The states have also laws that either allow or restrict you from openly bringing a gun in public. These are known as “open carry” laws. Basically, the states are grouped into 4 categories:

  • Permissive Open Carry States – allow you to bring a gun without a permit or license
  • Licensed Open Carry States – permit gun owners to bring firearms openly only after they are issued permit or license;
  • Anomalous Open Carry States – bringing a gun openly may be generally lawful under a state law, however, local government may pass their own gun laws that can be more restrictive than the laws of the State;
  • Non-Permissive Open Carry States – bringing a gun openly is against the law, or may be legal only in limited situations such as while hunting, or when it is legally used for self-defense.

If you have just transferred to a state with an open carry law, there is usually a waiting period before you can apply for an open carry permit or license.

Open carry limitations are usually the subject of lawsuits filed by the gun owners against states where they live.

If you have other inquiries, contact an experienced gun rights lawyer close to you.

Guns and your Legal Rights

If you are charged with the illegal possession of a gun, or have been charged with firearms-related crimes, you can contact a lawyer immediately to discuss your legal options.

Some of the legal considerations that the lawyer can review with you include:

  • The meaning of being charged with violating a state or federal gun law, including the elements of the crime, the probable defenses, and the duration of any possible criminal sentence;
  • If you or any of your family members are victims of gun violence, whether to recover damages from assailants and their employers.

Safety Gun Tips

  • Adhere to local, state, and federal gun laws.

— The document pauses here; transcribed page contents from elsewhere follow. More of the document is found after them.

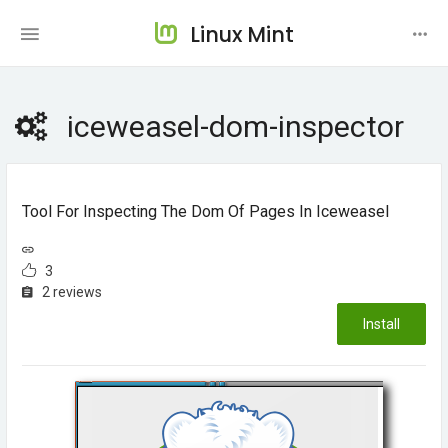
Linux Mint
iceweasel-dom-inspector
Tool For Inspecting The Dom Of Pages In Iceweasel
3
2 reviews
Install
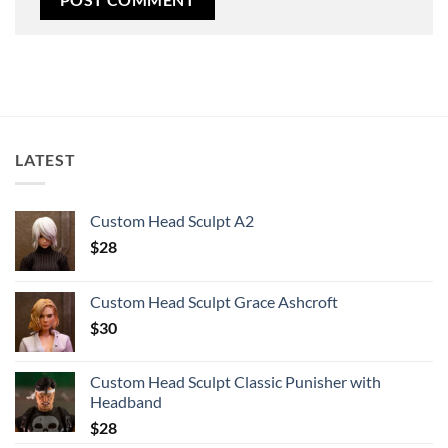
LATEST
Custom Head Sculpt A2
$
28
Custom Head Sculpt Grace Ashcroft
$
30
Custom Head Sculpt Classic Punisher with
Headband
$
28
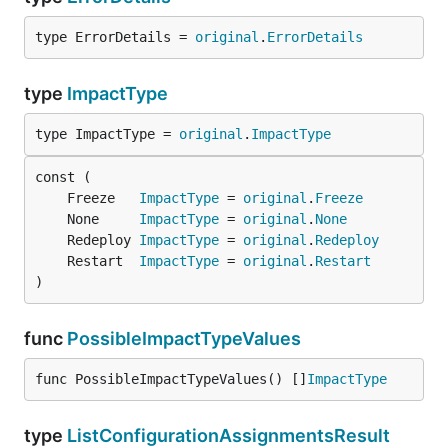
type ErrorDetails = 
original
.
ErrorDetails
type
ImpactType
type ImpactType = 
original
.
ImpactType
	Freeze   
ImpactType
 = 
original
.
Freeze
	None     
ImpactType
 = 
original
.
None
	Redeploy 
ImpactType
 = 
original
.
Redeploy
	Restart  
ImpactType
 = 
original
.
Restart
)
func
PossibleImpactTypeValues
func PossibleImpactTypeValues() []
ImpactType
type
ListConfigurationAssignmentsResult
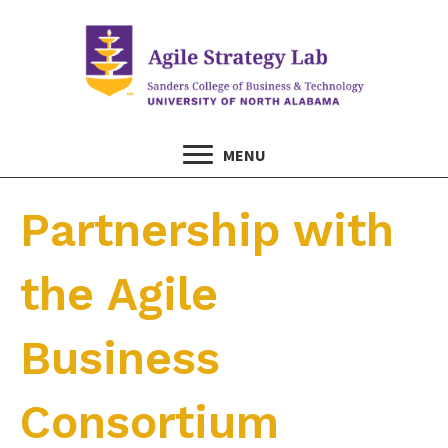
MENU
Partnership with
the Agile
Business
Consortium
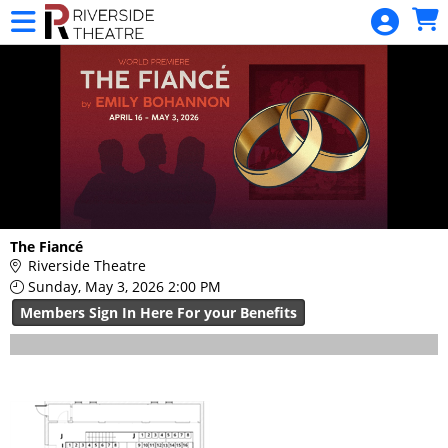
Skip to Main
Skip to Navigation
HOME
RIVERSIDE
MEMBERSHIP
BUY TICKETS
CALENDAR
MERCHANDISE
GIFT
The Fiancé
Riverside Theatre
CERTIFICATE
Sunday, May 3, 2026 2:00 PM
DONATIONS
Members Sign In Here For your Benefits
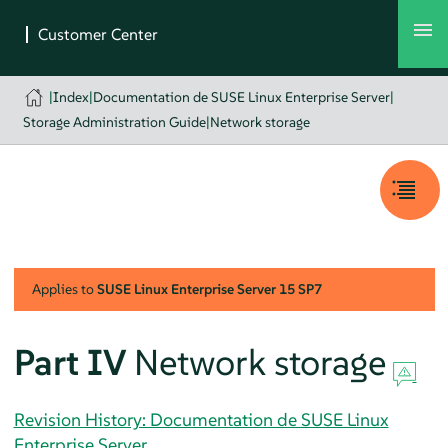
|
Index
|
Documentation de SUSE Linux Enterprise Server
|
Storage Administration Guide
|
Network storage
Applies to
SUSE Linux Enterprise Server
15 SP7
Part IV
Network storage
Revision History: Documentation de SUSE Linux
Enterprise Server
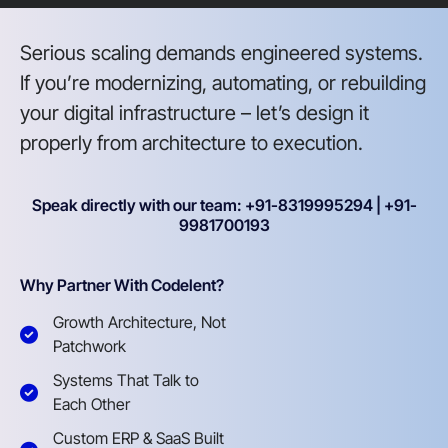
Serious scaling demands engineered systems.
If you’re modernizing, automating, or rebuilding
your digital infrastructure – let’s design it
properly from architecture to execution.
Speak directly with our team: +91-8319995294 | +91-
9981700193
Why Partner With Codelent?
Growth Architecture, Not
Patchwork
Systems That Talk to
Each Other
Custom ERP & SaaS Built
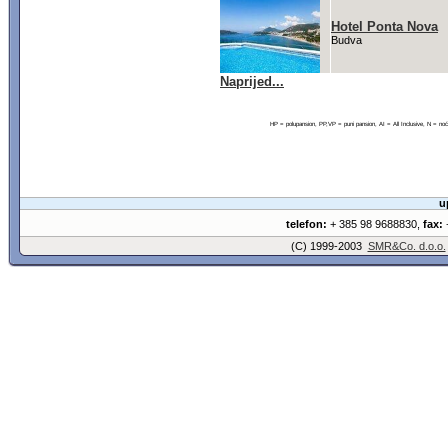
Hotel Ponta Nova
Budva
Naprijed...
HP = polupansion, PP,VP = puni pansion, AI = All Inclusive, N = 
u
telefon:
+ 385 98 9688830,
fax:
+
(C) 1999-2003
SMR&Co. d.o.o.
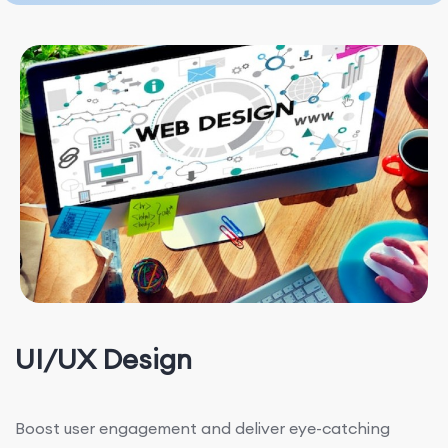
UI/UX Design
Boost user engagement and deliver eye-catching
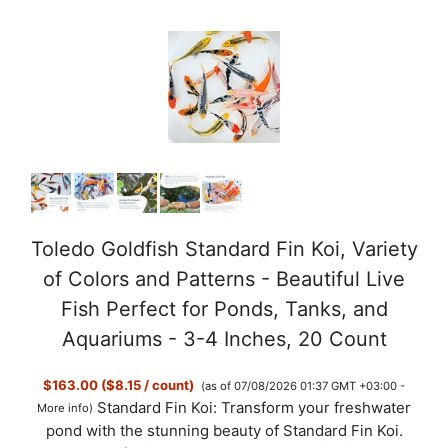
Toledo Goldfish Standard Fin Koi, Variety
of Colors and Patterns - Beautiful Live
Fish Perfect for Ponds, Tanks, and
Aquariums - 3-4 Inches, 20 Count
$163.00 ($8.15 / count)
(as of 07/08/2026 01:37 GMT +03:00 -
Standard Fin Koi: Transform your freshwater
More info
)
pond with the stunning beauty of Standard Fin Koi.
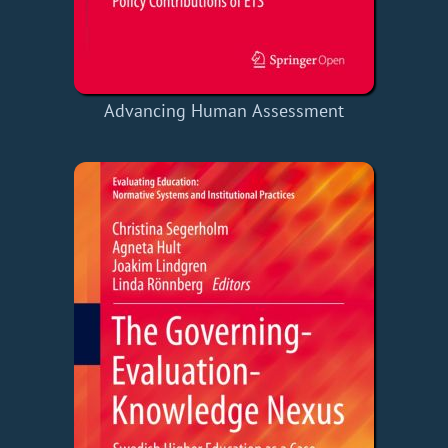
Advancing Human Assessment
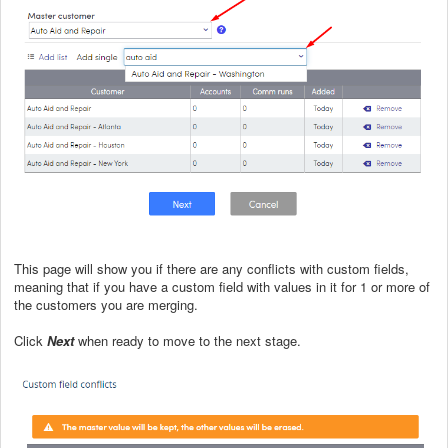
This page will show you if there are any conflicts with custom fields,
meaning that if you have a custom field with values in it for 1 or more of
the customers you are merging.
Click
Next
when ready to move to the next stage.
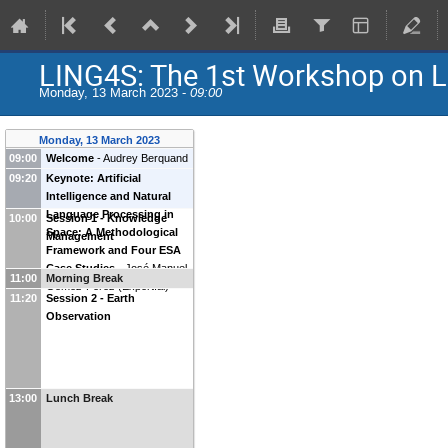
LING4S: The 1st Workshop on Li
Monday, 13 March 2023 -
09:00
Monday, 13 March 2023
09:00
Welcome
-
Audrey Berquand
(
ESA
)
Ana Victoria Ladeira
09:20
Keynote: Artificial
(
ESA
)
Intelligence and Natural
Language Processing in
10:00
Session 1 - Knowledge
Space: A Methodological
Management
Framework and Four ESA
Case Studies
-
José Manuel
11:00
Morning Break
Gómez-Pérez
(
Expert.ai
)
11:20
Session 2 - Earth
Observation
13:00
Lunch Break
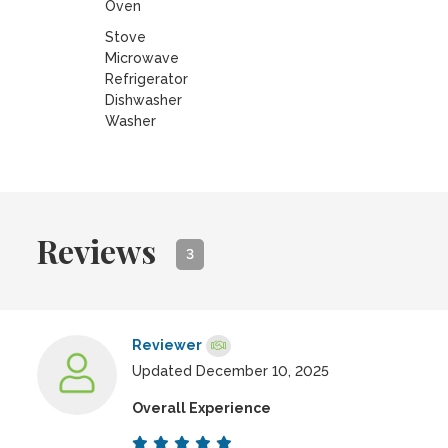
Oven
Stove
Microwave
Refrigerator
Dishwasher
Washer
Reviews
3
Reviewer
Updated December 10, 2025
Overall Experience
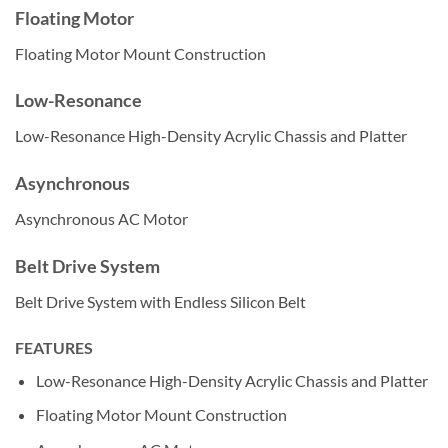
Floating Motor
Floating Motor Mount Construction
Low-Resonance
Low-Resonance High-Density Acrylic Chassis and Platter
Asynchronous
Asynchronous AC Motor
Belt Drive System
Belt Drive System with Endless Silicon Belt
FEATURES
Low-Resonance High-Density Acrylic Chassis and Platter
Floating Motor Mount Construction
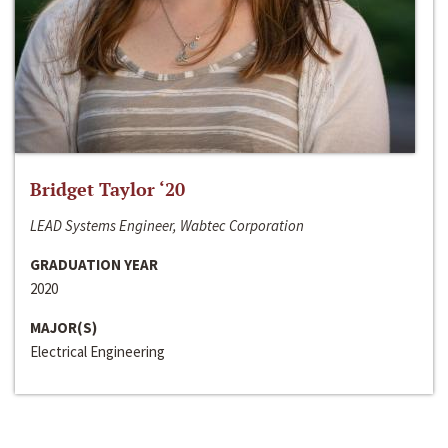
Bridget Taylor ‘20
LEAD Systems Engineer, Wabtec Corporation
GRADUATION YEAR
2020
MAJOR(S)
Electrical Engineering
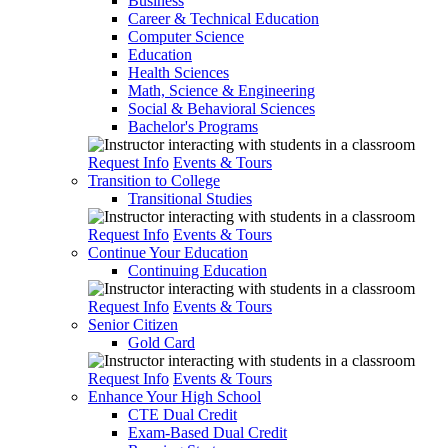
Business
Career & Technical Education
Computer Science
Education
Health Sciences
Math, Science & Engineering
Social & Behavioral Sciences
Bachelor's Programs
Request Info
Events & Tours
Transition to College
Transitional Studies
Request Info
Events & Tours
Continue Your Education
Continuing Education
Request Info
Events & Tours
Senior Citizen
Gold Card
Request Info
Events & Tours
Enhance Your High School
CTE Dual Credit
Exam-Based Dual Credit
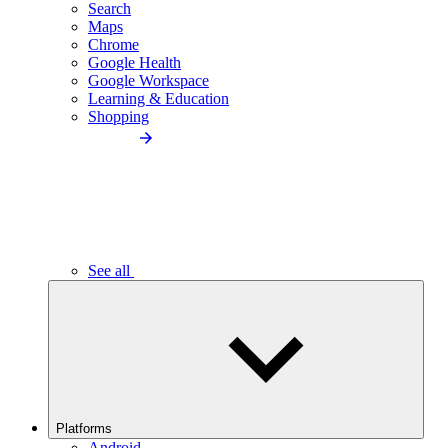
Search
Maps
Chrome
Google Health
Google Workspace
Learning & Education
Shopping
See all
Platforms
Android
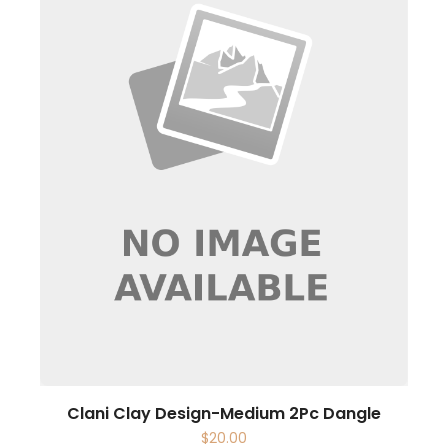
Clani Clay Design-Medium 2Pc Dangle
$
20.00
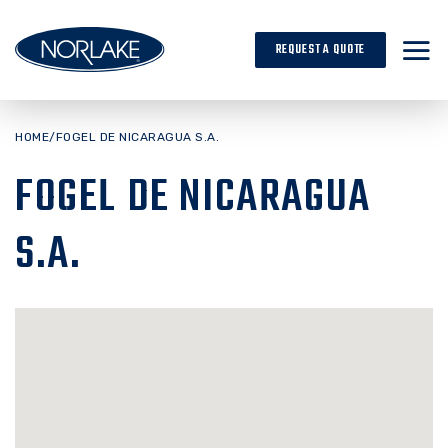
Skip
to
REQUEST A QUOTE
content
HOME
/
FOGEL DE NICARAGUA S.A.
FOGEL DE NICARAGUA
S.A.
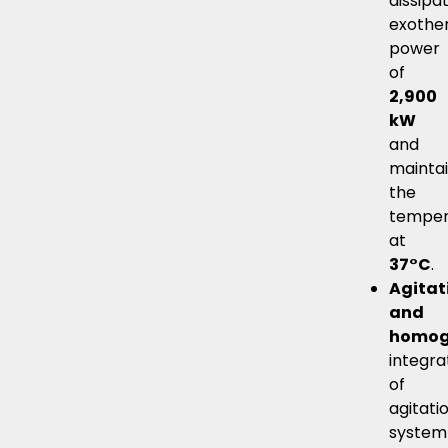
dissipa
exothe
power
of
2,900
kW
and
mainta
the
temper
at
37°C
.
Agitat
and
homog
integra
of
agitati
system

If you possess or sell guns, you should apply tremendous care in handling them. When errors occur and guns have the probable to severely injury or even kill.
  • Ensuring that you undergo safety training and practical experience to complement your legal possession of firearms and ownership.
  • Never allow children play with guns.
  • Similar to any dangerous weapon, guns can hurt seriously hurt others. If someone is hurt, or a property is destroyed in a situation involving your gun, you can be held responsible in a civil lawsuit, and/or face charges in criminal court.
  • When you are outside of your home state, see the applicable local and state laws about gun ownership, use, and possession.
  • Avoid using guns while the influence of drugs and/or alcohol.